### Records provided
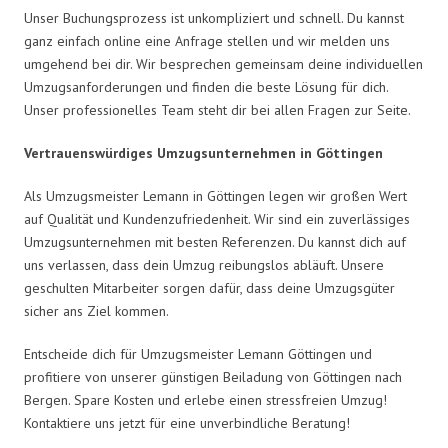
Unser Buchungsprozess ist unkompliziert und schnell. Du kannst
ganz einfach online eine Anfrage stellen und wir melden uns
umgehend bei dir. Wir besprechen gemeinsam deine individuellen
Umzugsanforderungen und finden die beste Lösung für dich.
Unser professionelles Team steht dir bei allen Fragen zur Seite.
Vertrauenswürdiges Umzugsunternehmen in Göttingen
Als Umzugsmeister Lemann in Göttingen legen wir großen Wert
auf Qualität und Kundenzufriedenheit. Wir sind ein zuverlässiges
Umzugsunternehmen mit besten Referenzen. Du kannst dich auf
uns verlassen, dass dein Umzug reibungslos abläuft. Unsere
geschulten Mitarbeiter sorgen dafür, dass deine Umzugsgüter
sicher ans Ziel kommen.
Entscheide dich für Umzugsmeister Lemann Göttingen und
profitiere von unserer günstigen Beiladung von Göttingen nach
Bergen. Spare Kosten und erlebe einen stressfreien Umzug!
Kontaktiere uns jetzt für eine unverbindliche Beratung!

### Your goal
Collect each line above holding the string "deine".

### Exercise answer
umgehend bei dir. Wir besprechen gemeinsam deine individuellen
geschulten Mitarbeiter sorgen dafür, dass deine Umzugsgüter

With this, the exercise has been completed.